Creating a Mentos and Coke geyser is practically a right-of-passage for most kids. It’s explosive, messy, and great fun! But what is really going on when Mentos and Coke collide? Does this time-honoured backyard science experiment work with other sweets and/or soft drinks or is it dependent on some secret ingredients that only these big brands contain? Read on to find out!
One soft drink is very much like another, right? Yes—to some extent.

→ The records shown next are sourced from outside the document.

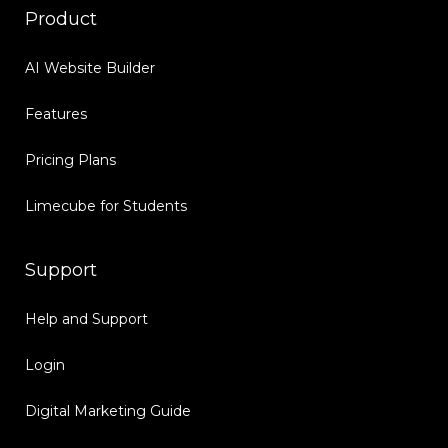
Product
AI Website Builder
Features
Pricing Plans
Limecube for Students
Support
Help and Support
Login
Digital Marketing Guide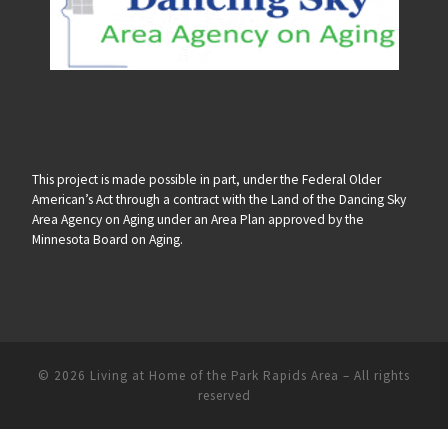
This project is made possible in part, under the Federal Older
American’s Act through a contract with the Land of the Dancing Sky
Area Agency on Aging under an Area Plan approved by the
Minnesota Board on Aging.
© 2026
Living at Home of the Park Rapids Area
–
All rights
reserved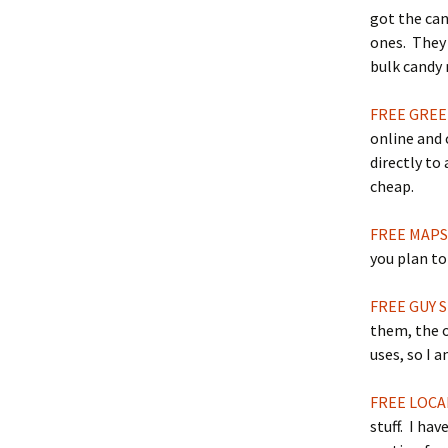
got the cand
ones. They 
bulk candy
FREE GREE
online and 
directly to
cheap.
FREE MAP
you plan to
FREE GUY 
them, the o
uses, so I a
FREE LOCA
stuff. I hav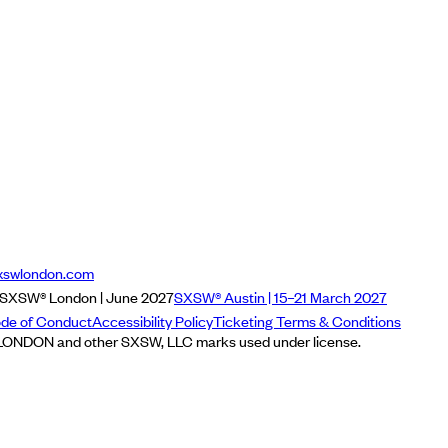
xswlondon.com
SXSW® London | June 2027
SXSW® Austin | 15–21 March 2027
de of Conduct
Accessibility Policy
Ticketing Terms & Conditions
NDON and other SXSW, LLC marks used under license.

This means you’d expect similar results whether you complete this experiment with Coca Cola, Fanta, soda water, or any other fizzy drink.

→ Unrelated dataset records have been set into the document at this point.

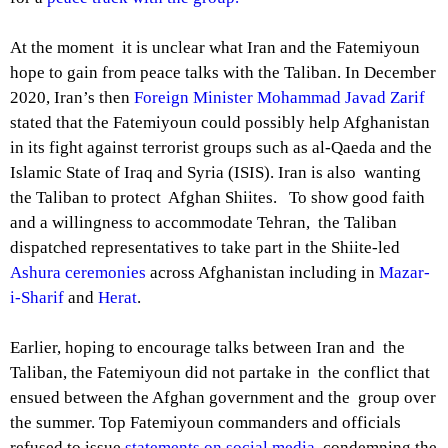
At the moment it is unclear what Iran and the Fatemiyoun
hope to gain from peace talks with the Taliban. In December
2020, Iran’s then
Foreign Minister Mohammad Javad Zarif
stated that the Fatemiyoun could possibly help Afghanistan
in its fight against terrorist groups such as al-Qaeda and the
Islamic State of Iraq and Syria (ISIS). Iran is also wanting
the Taliban to protect Afghan Shiites. To show good faith
and a willingness to accommodate Tehran, the Taliban
dispatched representatives to take part in the Shiite-led
Ashura ceremonies
across Afghanistan including in
Mazar-
i-Sharif
and
Herat
.
Earlier, hoping to encourage talks between Iran and the
Taliban, the Fatemiyoun did not partake in the conflict that
ensued between the Afghan government and the group over
the summer. Top Fatemiyoun commanders and officials
refused to issue
statements on social media
condemning the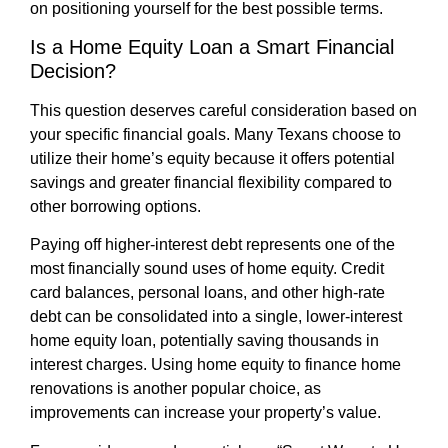
on positioning yourself for the best possible terms.
Is a Home Equity Loan a Smart Financial
Decision?
This question deserves careful consideration based on
your specific financial goals. Many Texans choose to
utilize their home’s equity because it offers potential
savings and greater financial flexibility compared to
other borrowing options.
Paying off higher-interest debt represents one of the
most financially sound uses of home equity. Credit
card balances, personal loans, and other high-rate
debt can be consolidated into a single, lower-interest
home equity loan, potentially saving thousands in
interest charges. Using home equity to finance home
renovations is another popular choice, as
improvements can increase your property’s value.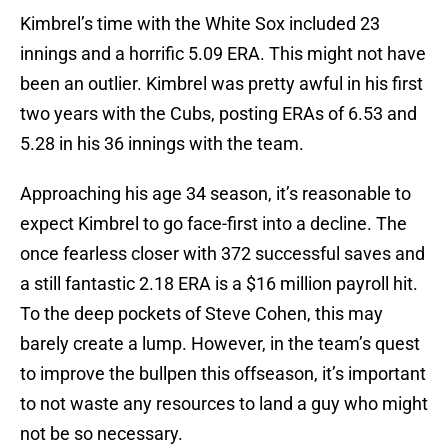
Kimbrel’s time with the White Sox included 23
innings and a horrific 5.09 ERA. This might not have
been an outlier. Kimbrel was pretty awful in his first
two years with the Cubs, posting ERAs of 6.53 and
5.28 in his 36 innings with the team.
Approaching his age 34 season, it’s reasonable to
expect Kimbrel to go face-first into a decline. The
once fearless closer with 372 successful saves and
a still fantastic 2.18 ERA is a $16 million payroll hit.
To the deep pockets of Steve Cohen, this may
barely create a lump. However, in the team’s quest
to improve the bullpen this offseason, it’s important
to not waste any resources to land a guy who might
not be so necessary.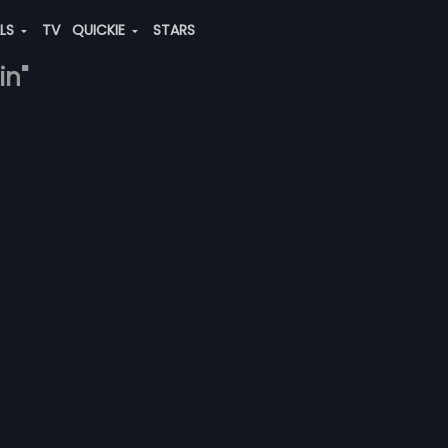
ALS
TV
QUICKIE
STARS
in"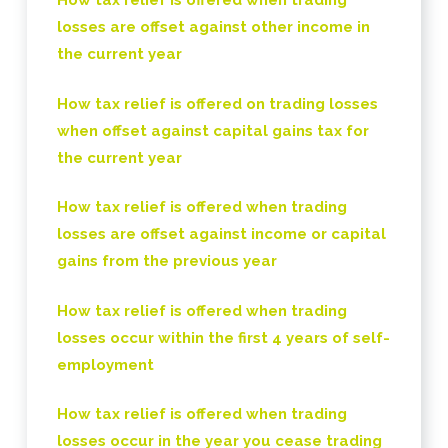
How tax relief is offered when trading
losses are offset against other income in
the current year
How tax relief is offered on trading losses
when offset against capital gains tax for
the current year
How tax relief is offered when trading
losses are offset against income or capital
gains from the previous year
How tax relief is offered when trading
losses occur within the first 4 years of self-
employment
How tax relief is offered when trading
losses occur in the year you cease trading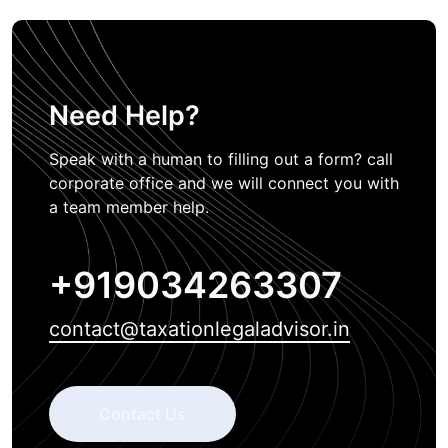
Need Help?
Speak with a human to filling out a form? call
corporate office and we will connect you with
a team member help.
+919034263307
contact@taxationlegaladvisor.in
Contact Us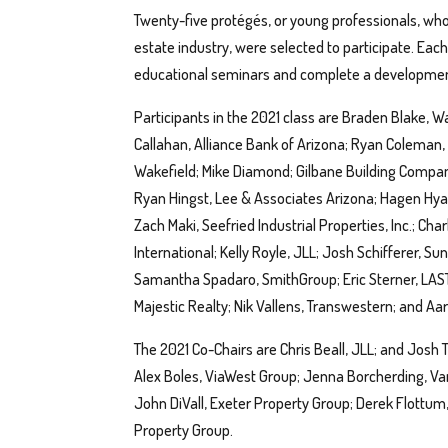
Twenty-five protégés, or young professionals, who
estate industry, were selected to participate. Eac
educational seminars and complete a development
Participants in the 2021 class are Braden Blake, 
Callahan, Alliance Bank of Arizona; Ryan Coleman, 
Wakefield; Mike Diamond; Gilbane Building Compa
Ryan Hingst, Lee & Associates Arizona; Hagen Hyat
Zach Maki, Seefried Industrial Properties, Inc.; Ch
International; Kelly Royle, JLL; Josh Schifferer, Su
Samantha Spadaro, SmithGroup; Eric Sterner, LAST
Majestic Realty; Nik Vallens, Transwestern; and Aar
The 2021 Co-Chairs are Chris Beall, JLL; and Josh 
Alex Boles, ViaWest Group; Jenna Borcherding, Va
John DiVall, Exeter Property Group; Derek Flott
Property Group.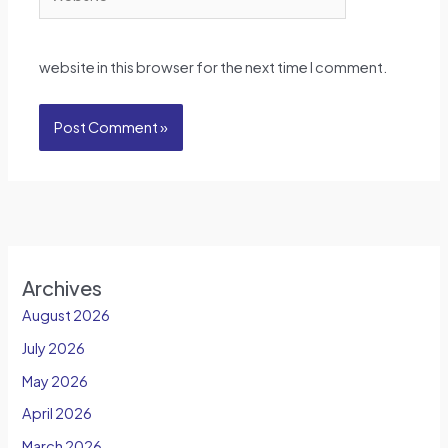
website in this browser for the next time I comment.
Archives
August 2026
July 2026
May 2026
April 2026
March 2026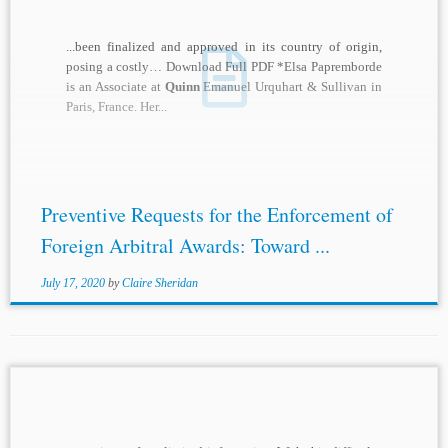
...been finalized and approved in its country of origin,
posing a costly… Download Full PDF *Elsa Papremborde
is an Associate at
Quinn
Emanuel Urquhart & Sullivan in
Paris, France. Her...
Preventive Requests for the Enforcement of
Foreign Arbitral Awards: Toward ...
July 17, 2020
by
Claire Sheridan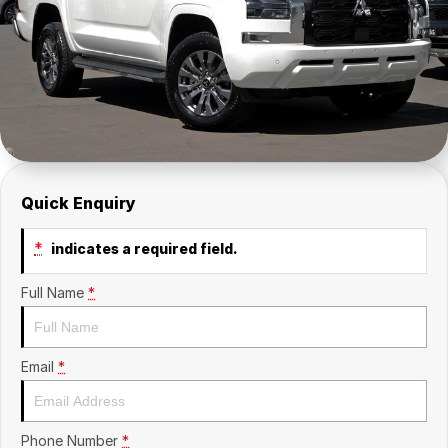
Insurance
About Us
Careers
Fleet
Quick Enquiry
*
indicates a required field.
Full Name
*
Email
*
Phone Number
*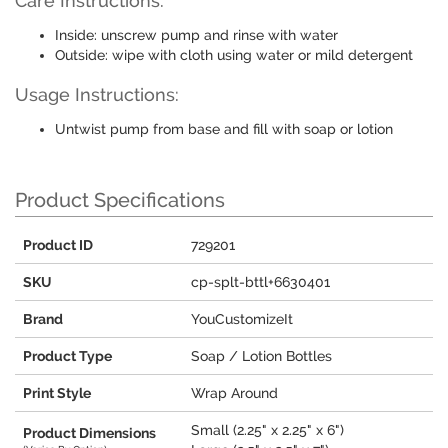
Care Instructions:
Inside: unscrew pump and rinse with water
Outside: wipe with cloth using water or mild detergent
Usage Instructions:
Untwist pump from base and fill with soap or lotion
Product Specifications
Product ID
729201
SKU
cp-splt-bttl+6630401
Brand
YouCustomizeIt
Product Type
Soap / Lotion Bottles
Print Style
Wrap Around
Small (2.25" x 2.25" x 6")
Product Dimensions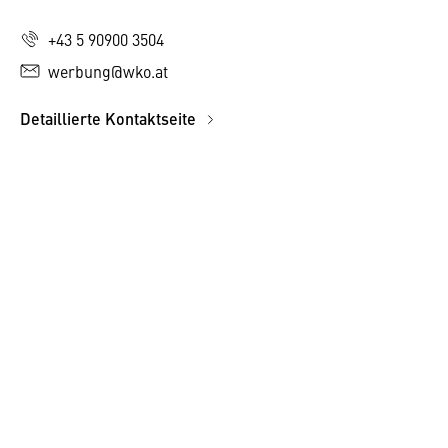
+43 5 90900 3504
werbung@wko.at
Detaillierte Kontaktseite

Thanks to the work of citizen scientists around the globe—accessible via the Internet—we now know that diet Coca Cola is the most effective soft drink when it comes to getting a good surge of spray.
While a wide range of soft drinks can be used for this experiment, using Mentos as your chosen candy is a must. Although other sweets, such as M ‘n Ms or Lifesavers, have a similar texture and appearance, Mentos has something going on at a microscopic level that other candies just don’t have. Each Mentos sweet has microscopic pits in its surface that act as nucleation sites.
A nucleation site is where carbon dioxide molecules that are dissolved in the soft drink come out of the solution and move to their gaseous state. This causes the rush of bubbly gas that escapes out the bottle. Because each Mentos has millions of pits, millions of carbon dioxide bubbles are formed in a very short space of time, resulting in the whooshing soft drink geyser.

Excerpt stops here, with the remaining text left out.